#### Data for this task ####

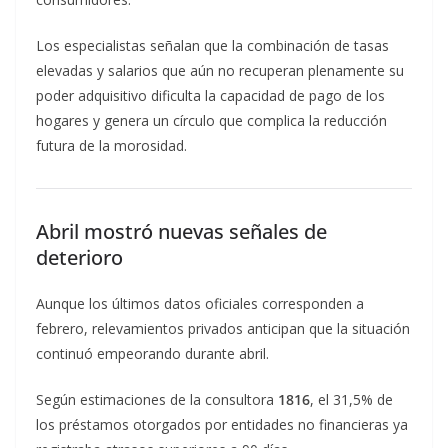
Los especialistas señalan que la combinación de tasas
elevadas y salarios que aún no recuperan plenamente su
poder adquisitivo dificulta la capacidad de pago de los
hogares y genera un círculo que complica la reducción
futura de la morosidad.
Abril mostró nuevas señales de
deterioro
Aunque los últimos datos oficiales corresponden a
febrero, relevamientos privados anticipan que la situación
continuó empeorando durante abril.
Según estimaciones de la consultora
1816
, el 31,5% de
los préstamos otorgados por entidades no financieras ya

####

- _Your task_
Set down all the lines above exactly as they appear, with no pictures.

- _Output of the exercise_
Los especialistas señalan que la combinación de tasas
elevadas y salarios que aún no recuperan plenamente su
poder adquisitivo dificulta la capacidad de pago de los
hogares y genera un círculo que complica la reducción
futura de la morosidad.
Abril mostró nuevas señales de
deterioro
Aunque los últimos datos oficiales corresponden a
febrero, relevamientos privados anticipan que la situación
continuó empeorando durante abril.
Según estimaciones de la consultora
1816
, el 31,5% de
los préstamos otorgados por entidades no financieras ya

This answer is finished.